Lex stopped suddenly at the end of the tree line in the field where we’d been married just last month, knocking me out of my reminiscing, sometimes taken by moments of fancy still as I evaluated my new life. This field remained a favorite place to stop and relax on our runs. We circled around each other a minute before stretching out our paws and laying side by side, with our heads resting against each other. We made a perfect picture. I knew that to be a fact as one of the Royals, a younger girl who had the magic of my bloodline but had chosen not to be a shifter, loved to play with a camera. She’d asked to photograph us as wolves one day after we’d been married. Several of those shots were now framed and hanging in our room at the castle.

 

With our connection, I knew we were both remembering our wedding. Today was our month anniversary, which had sparked this whole run this morning, a celebration of life together, and thus my walk down memory lane as I marveled at the changes, feeling the need to practice gratitude in some major way for all I’d been blessed with.

 

The Royals had thrown a grand, albeit small event. The day had been wonderfully sunny with only a few fluffy clouds overhead.
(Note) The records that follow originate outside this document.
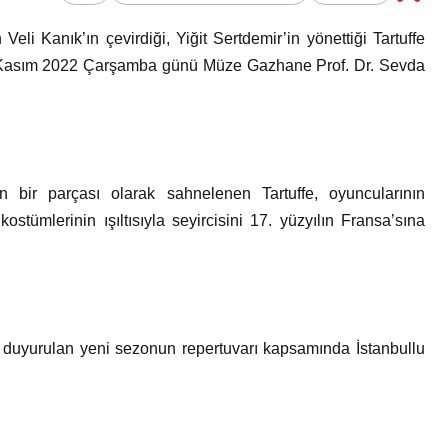
Bir Erkek Bir Kadına Ne
Veli Kanık’ın çevirdiği, Yiğit Sertdemir’in yönettiği Tartuffe
Zaman Bağlanır?
 16 Kasım 2022 Çarşamba günü Müze Gazhane Prof. Dr. Sevda
in bir parçası olarak sahnelenen Tartuffe, oyuncularının
ostümlerinin ışıltısıyla seyircisini 17. yüzyılın Fransa’sına
a duyurulan yeni sezonun repertuvarı kapsamında İstanbullu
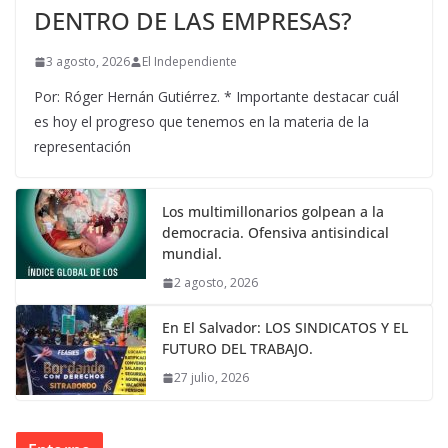
DENTRO DE LAS EMPRESAS?
3 agosto, 2026
El Independiente
Por: Róger Hernán Gutiérrez. * Importante destacar cuál
es hoy el progreso que tenemos en la materia de la
representación
Los multimillonarios golpean a la
democracia. Ofensiva antisindical
mundial.
2 agosto, 2026
En El Salvador: LOS SINDICATOS Y EL
FUTURO DEL TRABAJO.
27 julio, 2026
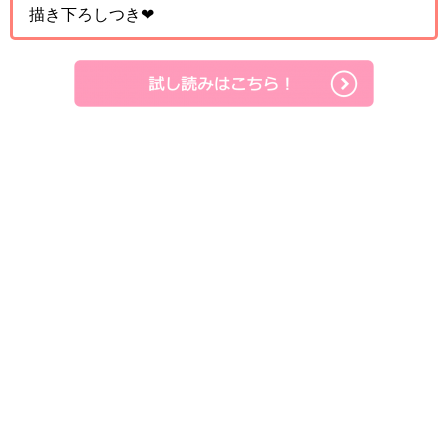
描き下ろしつき❤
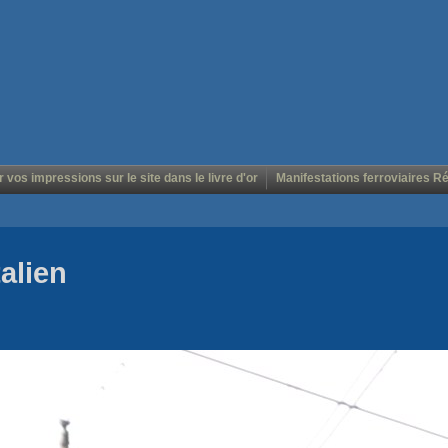
r vos impressions sur le site dans le livre d'or
Manifestations ferroviaires R
talien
While we’d had a backup plan to have the ceremony in the castle if rain threatened that day, we’d not needed it. Even the weather had played its part in giving us one of the greatest days of my life, and my day to day living was pretty hard to beat.

 

No expense had been spared from the arch we got married under to the reception food and everything in-between. When one wore lavish dresses and ate five course meals on a daily basis, topping that in way of celebration could be mind-boggling.

 

I pictured it all in my mind again. The small ocean breezes of the day had fluttered the white material draped over the arch which had been tied back with bundles of flowers that included white peace lilies along with sprays of blues and yellow flowers mixed with ferns. Tiki torches had lined a path to the arch, each with our own drape of material and bouquet of flowers to match the long flowing one I had carried.

 

My dress had been designed for me, drawn and tailored from my own imaginings with the help of another Royal who lived to design clothes, having a line she exported off the island just for fun as money already was no object. Cinderella had nothing on me that day with layers upon layers of white accented with pearls. I’d of course been given a tiara to wear, Catherine herself having done up my hair in a halo of curls and painted on makeup that had been natural and beautiful, accenting my best feature while improving upon my worst.